(Collected data)

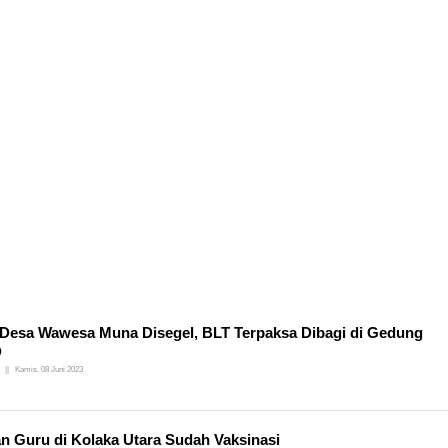
 Desa Wawesa Muna Disegel, BLT Terpaksa Dibagi di Gedung
D
Kamis, 08 Juni 2023
n Guru di Kolaka Utara Sudah Vaksinasi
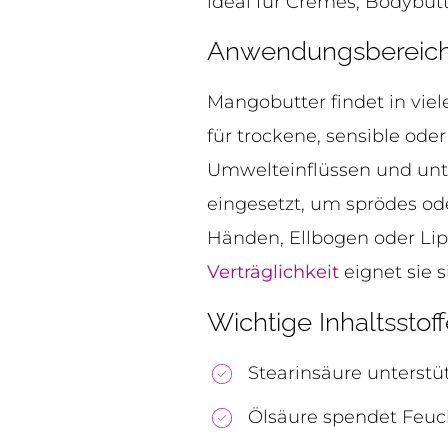
ideal für Cremes, Bodybu
Anwendungsbereich
Mangobutter findet in vi
für trockene, sensible oder
Umwelteinflüssen und unte
eingesetzt, um sprödes ode
Händen, Ellbogen oder Li
Verträglichkeit
eignet sie 
Wichtige Inhaltssto
Stearinsäure unterstü
Ölsäure spendet Feuc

* WORK TASK
Pictures aside, retype all of the entries word for word.

* RESULT
 Desa Wawesa Muna Disegel, BLT Terpaksa Dibagi di Gedung
D
Kamis, 08 Juni 2023
n Guru di Kolaka Utara Sudah Vaksinasi
ideal für Cremes, Bodybu
Anwendungsbereich
Mangobutter findet in vi
für trockene, sensible oder
Umwelteinflüssen und unte
eingesetzt, um sprödes ode
Händen, Ellbogen oder Li
Verträglichkeit
eignet sie 
Wichtige Inhaltssto
Stearinsäure unterstü
Ölsäure spendet Feuc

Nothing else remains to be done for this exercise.